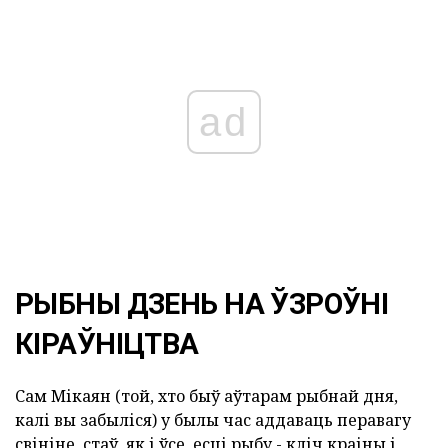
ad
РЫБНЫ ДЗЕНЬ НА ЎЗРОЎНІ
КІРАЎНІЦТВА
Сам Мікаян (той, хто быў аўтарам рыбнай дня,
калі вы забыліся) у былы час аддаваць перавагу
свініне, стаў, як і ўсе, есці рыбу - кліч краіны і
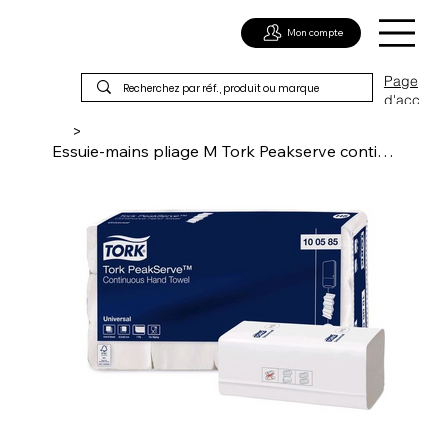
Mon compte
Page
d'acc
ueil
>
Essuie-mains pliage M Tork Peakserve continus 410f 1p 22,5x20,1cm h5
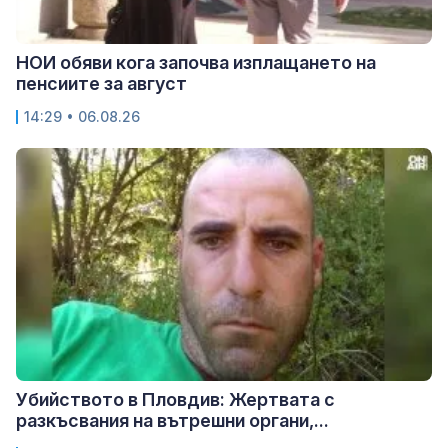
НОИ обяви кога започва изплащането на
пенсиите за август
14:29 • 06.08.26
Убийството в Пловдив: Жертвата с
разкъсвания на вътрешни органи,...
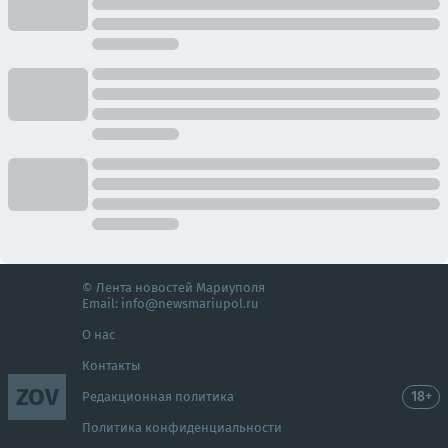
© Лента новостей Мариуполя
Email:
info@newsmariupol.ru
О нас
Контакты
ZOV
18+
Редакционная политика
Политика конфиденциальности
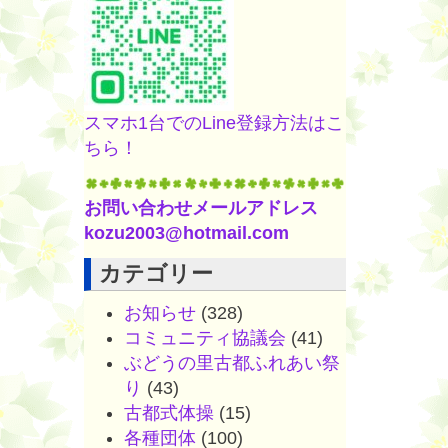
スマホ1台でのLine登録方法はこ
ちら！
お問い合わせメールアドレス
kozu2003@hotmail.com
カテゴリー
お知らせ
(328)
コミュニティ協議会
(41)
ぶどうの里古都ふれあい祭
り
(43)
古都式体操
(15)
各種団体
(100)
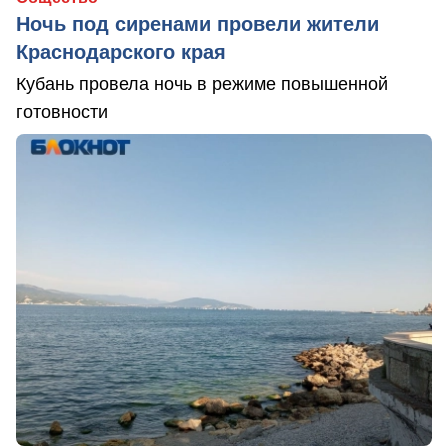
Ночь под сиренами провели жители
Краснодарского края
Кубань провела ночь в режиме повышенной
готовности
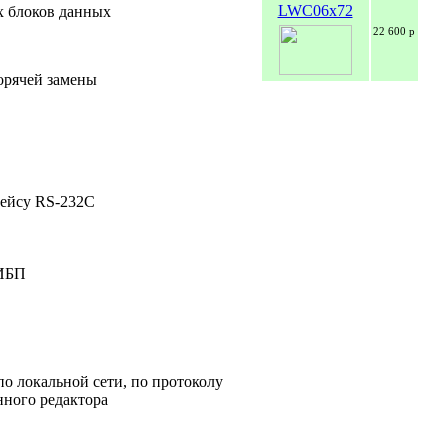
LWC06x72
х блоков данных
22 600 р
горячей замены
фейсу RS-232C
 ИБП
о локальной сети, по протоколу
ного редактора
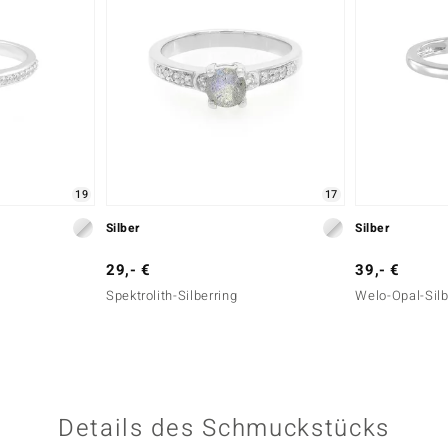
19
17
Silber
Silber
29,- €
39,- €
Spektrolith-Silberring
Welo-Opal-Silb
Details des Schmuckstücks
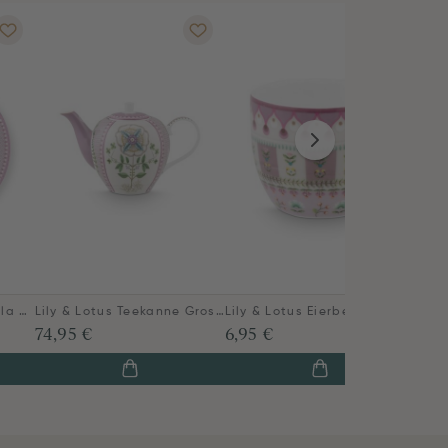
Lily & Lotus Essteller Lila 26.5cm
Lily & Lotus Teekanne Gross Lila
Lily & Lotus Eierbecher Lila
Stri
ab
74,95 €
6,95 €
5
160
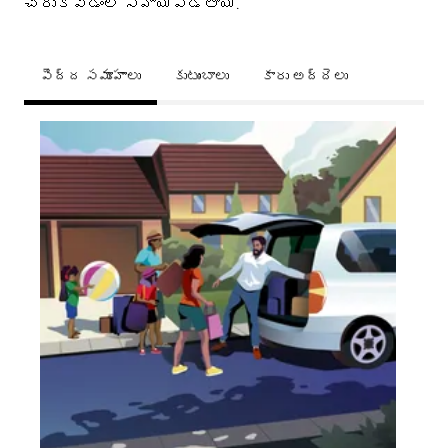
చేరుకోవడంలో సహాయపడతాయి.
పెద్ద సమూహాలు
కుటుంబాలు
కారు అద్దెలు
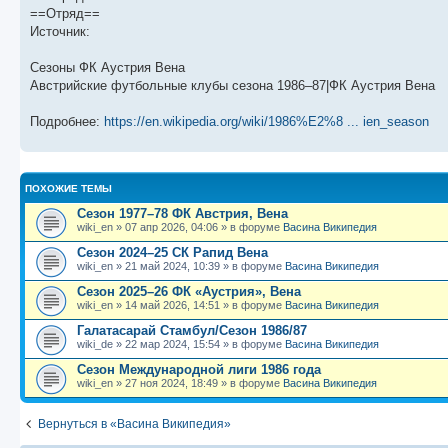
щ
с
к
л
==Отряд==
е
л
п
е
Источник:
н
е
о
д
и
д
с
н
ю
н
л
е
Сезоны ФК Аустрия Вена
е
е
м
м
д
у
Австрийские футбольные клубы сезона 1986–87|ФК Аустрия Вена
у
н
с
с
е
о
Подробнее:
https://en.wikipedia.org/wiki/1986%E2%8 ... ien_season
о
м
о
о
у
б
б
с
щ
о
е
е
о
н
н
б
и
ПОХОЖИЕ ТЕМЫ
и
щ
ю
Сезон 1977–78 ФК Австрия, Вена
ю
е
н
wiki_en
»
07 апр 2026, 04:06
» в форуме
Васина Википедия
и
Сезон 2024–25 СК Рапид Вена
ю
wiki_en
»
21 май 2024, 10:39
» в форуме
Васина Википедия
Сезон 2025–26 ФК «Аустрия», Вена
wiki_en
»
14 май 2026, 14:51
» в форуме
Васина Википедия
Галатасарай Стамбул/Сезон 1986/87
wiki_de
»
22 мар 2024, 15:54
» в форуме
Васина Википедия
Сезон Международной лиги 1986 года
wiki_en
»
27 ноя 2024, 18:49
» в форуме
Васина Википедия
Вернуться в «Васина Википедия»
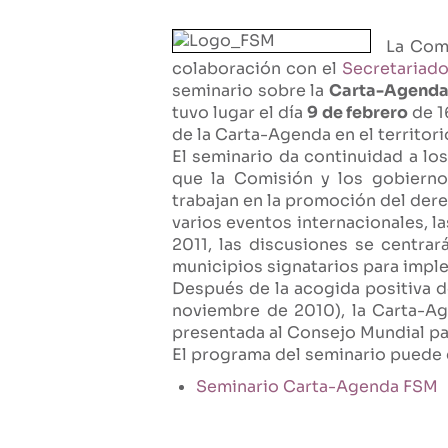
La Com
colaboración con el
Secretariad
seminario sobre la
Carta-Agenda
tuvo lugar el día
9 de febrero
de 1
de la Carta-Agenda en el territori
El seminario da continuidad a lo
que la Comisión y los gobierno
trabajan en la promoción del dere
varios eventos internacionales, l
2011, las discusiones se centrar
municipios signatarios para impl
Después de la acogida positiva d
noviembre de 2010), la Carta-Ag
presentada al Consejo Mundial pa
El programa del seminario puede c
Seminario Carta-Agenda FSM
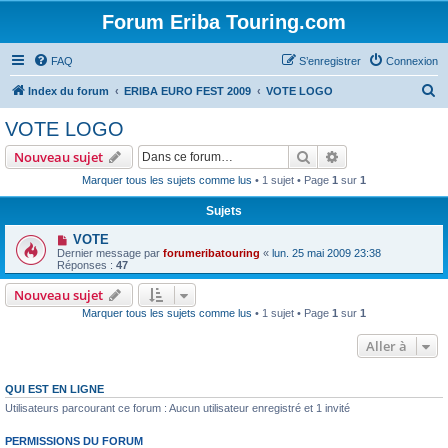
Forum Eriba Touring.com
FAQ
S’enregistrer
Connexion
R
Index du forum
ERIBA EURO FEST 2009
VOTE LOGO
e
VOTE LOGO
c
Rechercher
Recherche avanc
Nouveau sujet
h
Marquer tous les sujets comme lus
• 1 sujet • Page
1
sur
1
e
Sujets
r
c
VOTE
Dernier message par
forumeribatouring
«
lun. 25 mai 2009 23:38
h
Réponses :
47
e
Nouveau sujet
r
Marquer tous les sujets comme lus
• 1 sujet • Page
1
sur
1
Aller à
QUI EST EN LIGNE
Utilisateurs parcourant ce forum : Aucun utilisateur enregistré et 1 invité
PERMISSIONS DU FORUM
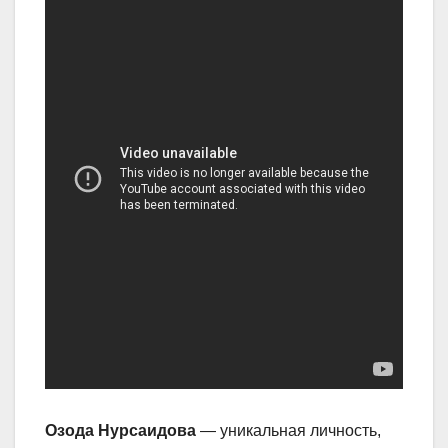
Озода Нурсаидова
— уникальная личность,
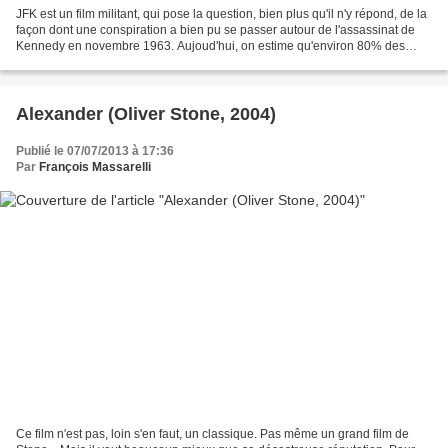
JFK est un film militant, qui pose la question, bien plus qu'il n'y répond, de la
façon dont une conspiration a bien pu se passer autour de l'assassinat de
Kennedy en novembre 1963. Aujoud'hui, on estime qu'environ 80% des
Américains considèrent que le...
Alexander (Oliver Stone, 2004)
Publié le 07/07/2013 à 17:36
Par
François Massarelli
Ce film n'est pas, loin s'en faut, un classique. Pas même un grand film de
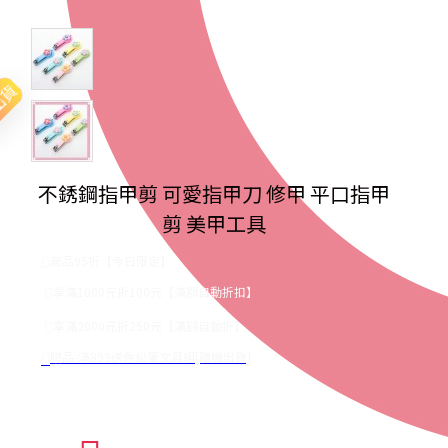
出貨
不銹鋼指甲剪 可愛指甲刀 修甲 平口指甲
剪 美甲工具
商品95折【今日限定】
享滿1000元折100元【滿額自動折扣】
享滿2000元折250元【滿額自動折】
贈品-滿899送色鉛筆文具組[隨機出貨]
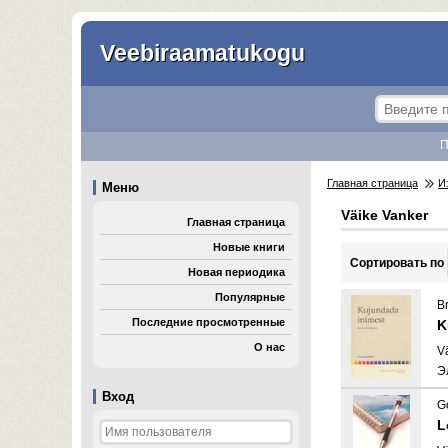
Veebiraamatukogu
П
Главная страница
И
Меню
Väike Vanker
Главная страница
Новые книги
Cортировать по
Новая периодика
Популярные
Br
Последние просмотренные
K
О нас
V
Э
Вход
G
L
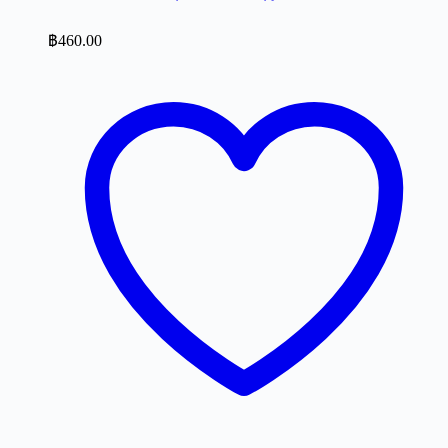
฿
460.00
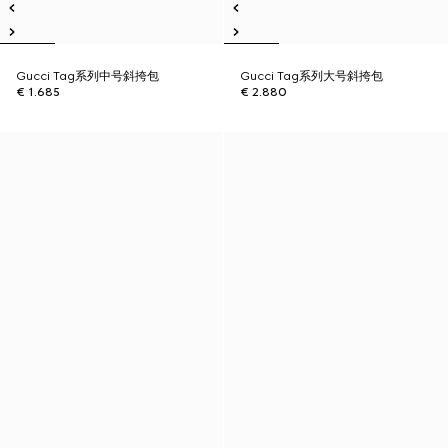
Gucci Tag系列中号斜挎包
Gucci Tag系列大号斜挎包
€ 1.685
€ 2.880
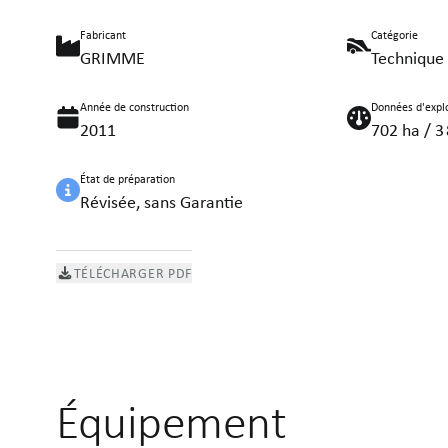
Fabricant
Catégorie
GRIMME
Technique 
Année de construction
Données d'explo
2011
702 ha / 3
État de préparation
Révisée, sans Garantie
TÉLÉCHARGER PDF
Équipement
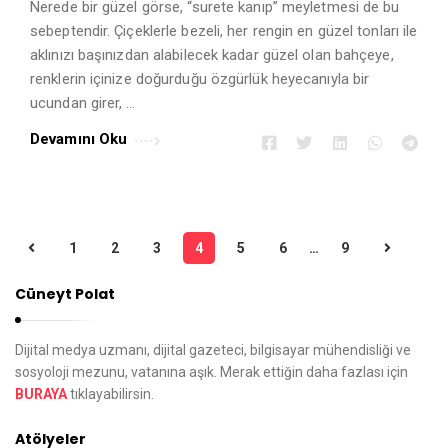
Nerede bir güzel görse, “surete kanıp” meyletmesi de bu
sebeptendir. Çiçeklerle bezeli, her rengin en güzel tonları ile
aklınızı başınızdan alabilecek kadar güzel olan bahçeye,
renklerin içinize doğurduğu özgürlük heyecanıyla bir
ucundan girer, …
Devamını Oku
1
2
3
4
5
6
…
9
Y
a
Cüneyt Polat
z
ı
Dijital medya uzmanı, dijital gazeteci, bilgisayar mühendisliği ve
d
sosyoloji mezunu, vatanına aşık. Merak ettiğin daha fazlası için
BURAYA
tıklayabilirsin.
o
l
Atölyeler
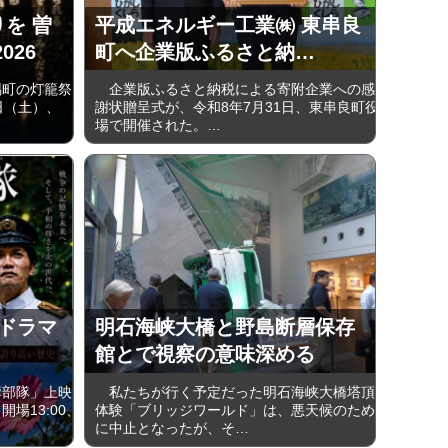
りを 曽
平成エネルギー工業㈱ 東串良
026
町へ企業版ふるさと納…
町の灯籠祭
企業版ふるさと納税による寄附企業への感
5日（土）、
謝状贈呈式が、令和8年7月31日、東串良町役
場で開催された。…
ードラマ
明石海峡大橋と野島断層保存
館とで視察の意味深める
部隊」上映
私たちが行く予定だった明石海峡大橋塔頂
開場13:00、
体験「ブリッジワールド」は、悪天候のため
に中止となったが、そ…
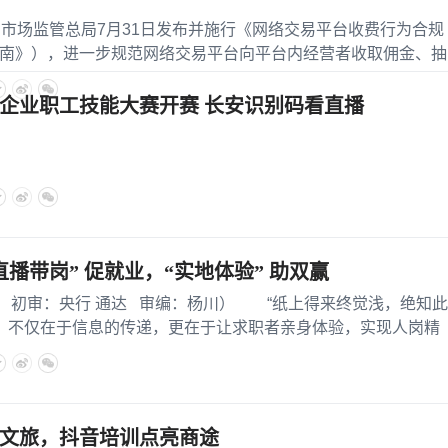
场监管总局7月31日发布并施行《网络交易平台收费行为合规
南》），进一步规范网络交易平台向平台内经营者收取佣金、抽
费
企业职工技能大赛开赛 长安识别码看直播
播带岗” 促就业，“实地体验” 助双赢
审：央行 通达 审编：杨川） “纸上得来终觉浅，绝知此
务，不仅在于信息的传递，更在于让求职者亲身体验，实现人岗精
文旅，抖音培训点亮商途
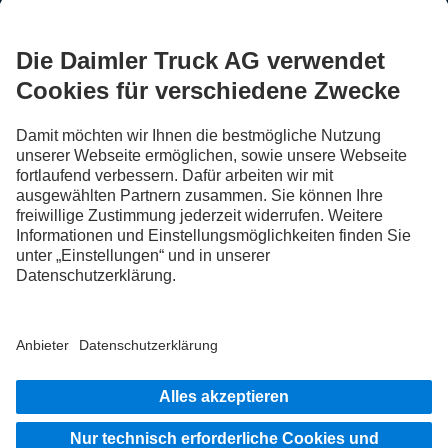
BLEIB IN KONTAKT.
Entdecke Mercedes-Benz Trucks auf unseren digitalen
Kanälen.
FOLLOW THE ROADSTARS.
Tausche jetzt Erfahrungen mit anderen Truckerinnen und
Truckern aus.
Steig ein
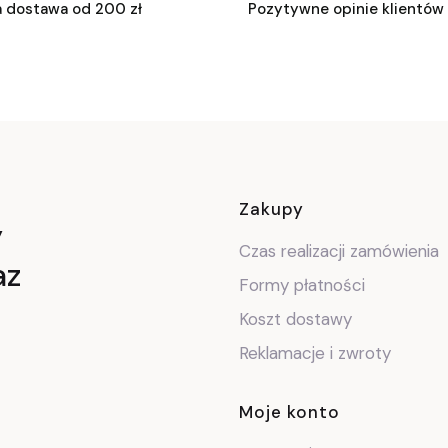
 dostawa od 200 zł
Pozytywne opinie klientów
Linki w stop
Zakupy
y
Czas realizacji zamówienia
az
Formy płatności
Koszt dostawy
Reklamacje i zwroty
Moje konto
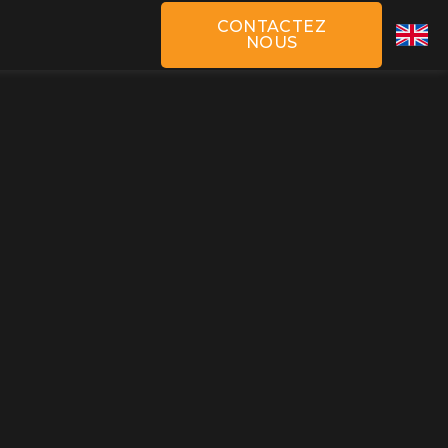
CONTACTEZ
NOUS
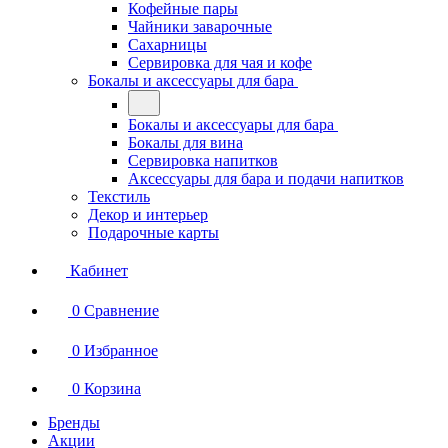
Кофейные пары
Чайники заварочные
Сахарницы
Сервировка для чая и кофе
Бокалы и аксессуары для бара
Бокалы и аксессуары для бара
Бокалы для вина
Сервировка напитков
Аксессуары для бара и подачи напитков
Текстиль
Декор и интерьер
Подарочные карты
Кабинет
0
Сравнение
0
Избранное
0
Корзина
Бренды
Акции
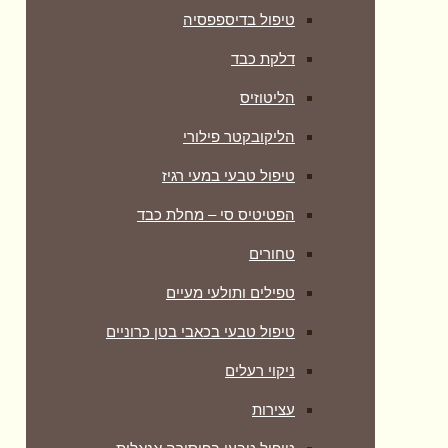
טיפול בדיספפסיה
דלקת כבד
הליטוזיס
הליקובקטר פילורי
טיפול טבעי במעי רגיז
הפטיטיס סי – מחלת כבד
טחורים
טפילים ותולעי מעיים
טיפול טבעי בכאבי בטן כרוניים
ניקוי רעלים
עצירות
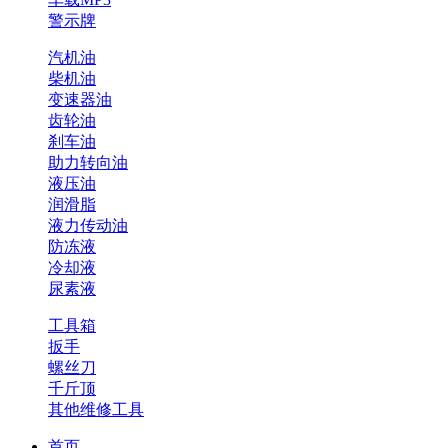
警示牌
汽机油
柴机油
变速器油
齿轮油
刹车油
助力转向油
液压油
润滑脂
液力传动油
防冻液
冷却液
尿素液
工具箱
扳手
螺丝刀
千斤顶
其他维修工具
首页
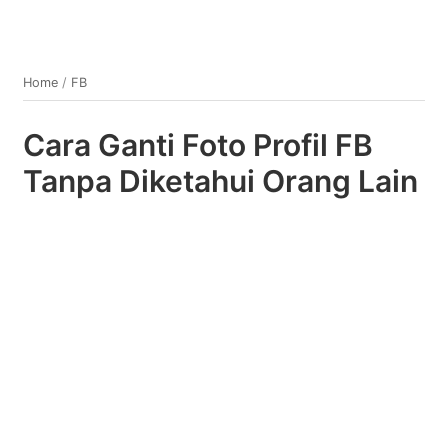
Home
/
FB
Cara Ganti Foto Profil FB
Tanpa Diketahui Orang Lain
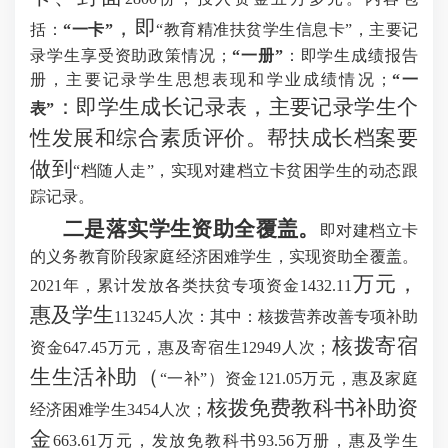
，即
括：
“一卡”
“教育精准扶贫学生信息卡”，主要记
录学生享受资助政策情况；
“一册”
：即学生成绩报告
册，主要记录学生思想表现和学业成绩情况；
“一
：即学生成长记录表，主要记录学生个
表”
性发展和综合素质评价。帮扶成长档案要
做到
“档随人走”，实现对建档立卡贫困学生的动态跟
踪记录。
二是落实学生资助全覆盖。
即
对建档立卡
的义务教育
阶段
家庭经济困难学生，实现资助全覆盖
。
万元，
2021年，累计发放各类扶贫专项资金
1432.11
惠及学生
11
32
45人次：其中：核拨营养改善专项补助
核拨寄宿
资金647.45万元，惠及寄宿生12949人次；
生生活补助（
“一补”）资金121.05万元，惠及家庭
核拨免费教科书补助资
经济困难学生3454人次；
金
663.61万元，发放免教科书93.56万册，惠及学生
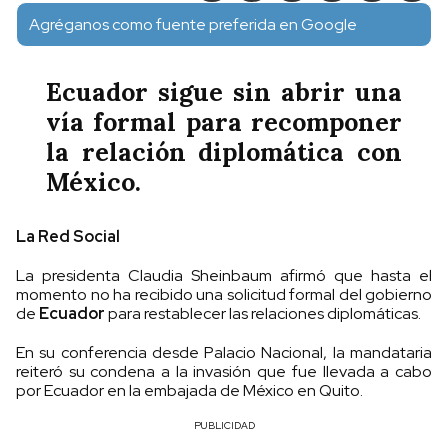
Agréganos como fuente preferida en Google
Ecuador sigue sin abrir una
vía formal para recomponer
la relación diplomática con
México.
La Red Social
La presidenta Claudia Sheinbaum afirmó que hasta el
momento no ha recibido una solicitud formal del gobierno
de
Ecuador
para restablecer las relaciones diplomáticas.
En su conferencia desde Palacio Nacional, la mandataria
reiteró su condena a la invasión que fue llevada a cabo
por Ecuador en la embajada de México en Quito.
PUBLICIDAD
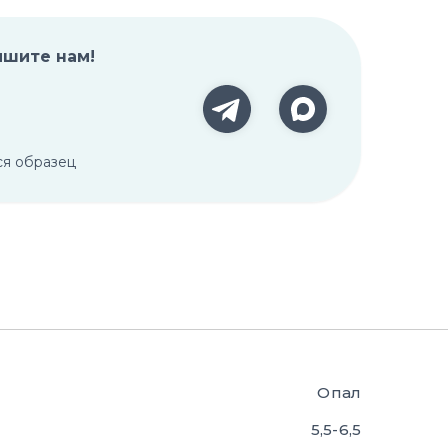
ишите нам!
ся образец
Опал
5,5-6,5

#####

Return only the lines from the start of the data through the line that contains "Галатасарай Стамбул/Сезон 1986/87", please, copying them exactly and omitting all pictures.

Completed exercise:
ad
РЫБНЫ ДЗЕНЬ НА ЎЗРОЎНІ
КІРАЎНІЦТВА
Сам Мікаян (той, хто быў аўтарам рыбнай дня,
калі вы забыліся) у былы час аддаваць перавагу
свініне, стаў, як і ўсе, есці рыбу - кліч краіны і
Mon compte
Page
d'acc
ueil
>
Essuie-mains pliage M Tork Peakserve continus 410f 1p 22,5x20,1cm h5
НОИ обяви кога започва изплащането на
пенсиите за август
14:29 • 06.08.26
Убийството в Пловдив: Жертвата с
разкъсвания на вътрешни органи,...
© Лента новостей Мариуполя
Email:
info@newsmariupol.ru
О нас
Контакты
ZOV
18+
Редакционная политика
Политика конфиденциальности
スマホ1台でのLine登録方法はこ
ちら！
お問い合わせメールアドレス
kozu2003@hotmail.com
カテゴリー
お知らせ
(328)
コミュニティ協議会
(41)
ぶどうの里古都ふれあい祭
り
(43)
古都式体操
(15)
各種団体
(100)
Ночь под сиренами провели жители
Краснодарского края
Кубань провела ночь в режиме повышенной
готовности
LWC06x72
х блоков данных
22 600 р
горячей замены
фейсу RS-232C
 ИБП
о локальной сети, по протоколу
ного редактора
19
17
Silber
Silber
29,- €
39,- €
Spektrolith-Silberring
Welo-Opal-Silb
Details des Schmuckstücks
Lily & Lotus Essteller Lila 26.5cm
Lily & Lotus Teekanne Gross Lila
Lily & Lotus Eierbecher Lila
Stri
ab
74,95 €
6,95 €
5
160
చేరుకోవడంలో సహాయపడతాయి.
పెద్ద సమూహాలు
కుటుంబాలు
కారు అద్దెలు
щ
с
к
л
==Отряд==
е
л
п
е
Источник:
н
е
о
д
и
д
с
н
ю
н
л
е
Сезоны ФК Аустрия Вена
е
е
м
м
д
у
Австрийские футбольные клубы сезона 1986–87|ФК Аустрия Вена
у
н
с
с
е
о
Подробнее:
https://en.wikipedia.org/wiki/1986%E2%8 ... ien_season
о
м
о
о
у
б
б
с
щ
о
е
е
о
н
н
б
и
ПОХОЖИЕ ТЕМЫ
и
щ
ю
Сезон 1977–78 ФК Австрия, Вена
ю
е
н
wiki_en
»
07 апр 2026, 04:06
» в форуме
Васина Википедия
и
Сезон 2024–25 СК Рапид Вена
ю
wiki_en
»
21 май 2024, 10:39
» в форуме
Васина Википедия
Сезон 2025–26 ФК «Аустрия», Вена
wiki_en
»
14 май 2026, 14:51
» в форуме
Васина Википедия
Галатасарай Стамбул/Сезон 1986/87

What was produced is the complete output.